The Bank raised the interest rates for the first time in eight months.
“The Monetary Board also took into account the notable improvements in fiscal operations, which have resulted in the overall budget deficit in 2016 declining to envisaged levels. The Board was of the view that these improvements, together with the substantial upward movements already observed in market interest rates, have reduced the required adjustment in policy interest rates.”
Meanwhile, Reuters news agency said that the fourth tightening step in 16 months comes two weeks after the International Monetary Fund urged authorities to tighten monetary policy amid heavy foreign outflows from government securities this year.
“Policymakers face a tricky balancing act as the rupee has come under renewed pressure, hurt by capital outflows, but a rate hike is likely to further slowdown an already fragile economy. Growth slowed to a three-year low of 4.4 percent in 2016, easing from 4.8 percent the previous year,” it said.
"There are external pressures like the U.S. raising interest rates, bond outflows and IMF pressure are there to tighten monetary policy," Yohan Samarakkody, head of research, SC Securities (Pvt) Ltd, told Reuters, but added the pace was a bit too fast.

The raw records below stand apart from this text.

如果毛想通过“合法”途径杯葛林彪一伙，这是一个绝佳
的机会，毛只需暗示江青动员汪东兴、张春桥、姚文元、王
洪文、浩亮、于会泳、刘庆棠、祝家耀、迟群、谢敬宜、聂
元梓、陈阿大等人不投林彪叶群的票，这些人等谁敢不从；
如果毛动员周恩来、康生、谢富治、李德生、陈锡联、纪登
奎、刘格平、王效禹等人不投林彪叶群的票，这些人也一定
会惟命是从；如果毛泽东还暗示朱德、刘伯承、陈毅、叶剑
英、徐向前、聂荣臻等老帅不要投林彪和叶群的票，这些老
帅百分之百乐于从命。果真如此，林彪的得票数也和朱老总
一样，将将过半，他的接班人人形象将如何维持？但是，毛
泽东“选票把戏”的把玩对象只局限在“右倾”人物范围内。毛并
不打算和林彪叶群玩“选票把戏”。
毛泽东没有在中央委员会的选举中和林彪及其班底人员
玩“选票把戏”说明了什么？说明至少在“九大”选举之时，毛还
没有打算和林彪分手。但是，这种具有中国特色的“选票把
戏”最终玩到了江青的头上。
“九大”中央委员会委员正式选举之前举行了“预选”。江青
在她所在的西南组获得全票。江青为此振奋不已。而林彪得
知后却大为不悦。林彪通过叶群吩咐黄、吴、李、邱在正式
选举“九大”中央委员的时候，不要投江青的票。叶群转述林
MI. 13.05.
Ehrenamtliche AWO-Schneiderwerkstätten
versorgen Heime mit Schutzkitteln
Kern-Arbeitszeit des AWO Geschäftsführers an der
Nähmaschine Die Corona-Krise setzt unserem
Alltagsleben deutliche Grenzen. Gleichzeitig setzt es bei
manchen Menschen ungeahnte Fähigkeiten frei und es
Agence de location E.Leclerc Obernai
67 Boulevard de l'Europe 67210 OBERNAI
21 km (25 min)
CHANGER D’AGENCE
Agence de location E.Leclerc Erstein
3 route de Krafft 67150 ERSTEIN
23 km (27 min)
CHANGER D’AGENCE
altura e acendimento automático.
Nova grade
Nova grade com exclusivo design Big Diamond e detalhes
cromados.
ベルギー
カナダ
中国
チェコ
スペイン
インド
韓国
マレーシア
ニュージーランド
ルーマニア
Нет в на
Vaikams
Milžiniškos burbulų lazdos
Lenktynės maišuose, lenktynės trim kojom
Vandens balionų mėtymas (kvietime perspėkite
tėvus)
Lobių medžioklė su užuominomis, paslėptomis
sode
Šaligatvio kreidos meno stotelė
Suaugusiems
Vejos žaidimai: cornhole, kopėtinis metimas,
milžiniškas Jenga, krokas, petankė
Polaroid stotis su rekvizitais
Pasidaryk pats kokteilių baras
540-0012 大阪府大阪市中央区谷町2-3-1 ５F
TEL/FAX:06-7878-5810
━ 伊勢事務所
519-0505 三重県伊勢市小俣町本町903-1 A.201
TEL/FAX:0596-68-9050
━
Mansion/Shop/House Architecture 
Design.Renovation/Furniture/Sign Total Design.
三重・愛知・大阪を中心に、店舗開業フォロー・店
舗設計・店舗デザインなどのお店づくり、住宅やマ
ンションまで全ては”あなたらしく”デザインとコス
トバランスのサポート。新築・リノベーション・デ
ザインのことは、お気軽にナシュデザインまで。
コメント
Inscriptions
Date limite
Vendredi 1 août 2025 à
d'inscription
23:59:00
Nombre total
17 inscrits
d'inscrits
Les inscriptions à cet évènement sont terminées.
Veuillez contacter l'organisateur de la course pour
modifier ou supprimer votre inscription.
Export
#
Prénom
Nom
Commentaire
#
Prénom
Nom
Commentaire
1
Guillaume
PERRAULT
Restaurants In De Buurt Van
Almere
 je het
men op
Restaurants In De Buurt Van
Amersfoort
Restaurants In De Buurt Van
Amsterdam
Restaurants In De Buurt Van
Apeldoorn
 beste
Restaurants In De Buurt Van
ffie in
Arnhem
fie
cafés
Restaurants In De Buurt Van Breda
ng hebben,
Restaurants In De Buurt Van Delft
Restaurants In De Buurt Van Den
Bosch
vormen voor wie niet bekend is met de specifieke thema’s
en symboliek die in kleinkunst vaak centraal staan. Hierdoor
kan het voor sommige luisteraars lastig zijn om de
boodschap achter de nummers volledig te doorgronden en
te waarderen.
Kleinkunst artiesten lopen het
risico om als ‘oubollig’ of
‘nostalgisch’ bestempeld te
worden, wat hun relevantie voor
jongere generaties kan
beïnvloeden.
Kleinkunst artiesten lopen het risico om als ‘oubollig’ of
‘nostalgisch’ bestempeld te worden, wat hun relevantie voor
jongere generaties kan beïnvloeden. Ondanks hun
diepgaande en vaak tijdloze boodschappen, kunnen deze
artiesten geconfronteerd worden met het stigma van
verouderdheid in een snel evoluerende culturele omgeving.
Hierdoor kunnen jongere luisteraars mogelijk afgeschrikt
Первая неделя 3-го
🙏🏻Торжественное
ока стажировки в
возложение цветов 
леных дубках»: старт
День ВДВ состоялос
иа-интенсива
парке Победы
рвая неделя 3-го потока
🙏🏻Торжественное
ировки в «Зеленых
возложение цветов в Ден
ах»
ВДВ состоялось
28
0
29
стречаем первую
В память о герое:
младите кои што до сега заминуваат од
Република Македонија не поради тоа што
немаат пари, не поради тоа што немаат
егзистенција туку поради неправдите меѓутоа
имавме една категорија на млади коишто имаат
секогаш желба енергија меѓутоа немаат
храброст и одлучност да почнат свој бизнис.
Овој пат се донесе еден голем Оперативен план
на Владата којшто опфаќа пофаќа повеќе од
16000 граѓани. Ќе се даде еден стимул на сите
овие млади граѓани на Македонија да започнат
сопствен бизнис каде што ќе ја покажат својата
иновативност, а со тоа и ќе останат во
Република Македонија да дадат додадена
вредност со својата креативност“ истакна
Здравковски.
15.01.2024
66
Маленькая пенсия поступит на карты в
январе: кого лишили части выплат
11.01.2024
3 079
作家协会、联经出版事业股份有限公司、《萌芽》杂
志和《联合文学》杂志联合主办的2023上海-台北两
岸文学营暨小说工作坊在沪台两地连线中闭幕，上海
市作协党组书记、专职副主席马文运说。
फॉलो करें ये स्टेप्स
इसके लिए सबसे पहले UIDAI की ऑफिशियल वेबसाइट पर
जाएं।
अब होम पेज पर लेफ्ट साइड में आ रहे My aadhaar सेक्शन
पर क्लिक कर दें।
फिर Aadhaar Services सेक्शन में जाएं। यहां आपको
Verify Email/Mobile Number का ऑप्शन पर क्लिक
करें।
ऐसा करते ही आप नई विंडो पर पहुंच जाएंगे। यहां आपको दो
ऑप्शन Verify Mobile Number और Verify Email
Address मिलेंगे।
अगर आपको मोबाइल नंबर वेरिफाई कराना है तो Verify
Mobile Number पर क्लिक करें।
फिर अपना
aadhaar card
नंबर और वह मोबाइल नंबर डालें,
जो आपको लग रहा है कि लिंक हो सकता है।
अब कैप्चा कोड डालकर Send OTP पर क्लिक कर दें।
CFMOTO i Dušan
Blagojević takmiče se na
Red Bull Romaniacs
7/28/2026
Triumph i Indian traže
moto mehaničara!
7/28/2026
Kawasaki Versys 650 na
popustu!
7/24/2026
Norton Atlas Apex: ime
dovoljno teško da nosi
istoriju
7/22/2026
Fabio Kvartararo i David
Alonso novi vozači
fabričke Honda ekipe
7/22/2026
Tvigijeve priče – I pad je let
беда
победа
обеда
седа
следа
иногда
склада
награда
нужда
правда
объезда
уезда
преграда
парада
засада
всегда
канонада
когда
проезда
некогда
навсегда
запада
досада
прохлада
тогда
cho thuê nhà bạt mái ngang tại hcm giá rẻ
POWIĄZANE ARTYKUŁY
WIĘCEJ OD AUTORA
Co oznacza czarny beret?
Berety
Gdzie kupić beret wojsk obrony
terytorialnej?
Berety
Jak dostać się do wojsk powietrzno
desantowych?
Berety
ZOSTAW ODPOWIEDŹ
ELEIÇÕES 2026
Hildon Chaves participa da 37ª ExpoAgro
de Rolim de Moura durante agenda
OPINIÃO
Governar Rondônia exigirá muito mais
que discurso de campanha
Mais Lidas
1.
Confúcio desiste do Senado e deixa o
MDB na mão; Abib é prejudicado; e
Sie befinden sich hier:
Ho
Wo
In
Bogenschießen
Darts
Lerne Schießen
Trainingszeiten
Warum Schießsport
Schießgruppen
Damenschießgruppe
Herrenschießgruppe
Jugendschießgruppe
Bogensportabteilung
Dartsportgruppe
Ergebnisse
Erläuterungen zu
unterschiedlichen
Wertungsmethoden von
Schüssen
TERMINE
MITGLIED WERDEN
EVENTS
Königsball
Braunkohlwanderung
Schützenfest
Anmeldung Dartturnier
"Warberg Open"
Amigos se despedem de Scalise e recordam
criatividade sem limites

But the central bank said in a statement the move was necessary "to contain the build-up of adverse inflation expectations and the possible acceleration of demand side inflationary pressures through excessive monetary and credit expansion".
A Reuters poll this week showed economists were split on a possible rate hike.
The IMF on March 7 urged the central bank to tighten monetary policy if credit growth or inflation do not abate.
The central bank last tightened monetary policy in July.
Sri Lanka's private sector credit growth remains stubbornly high, which has exacerbated inflation. Credit grew 20.9 percent year-on-year in January, compared with 21.9 percent in December.
Inflation in February hit a record high, pushed up by the impact of a lingering drought.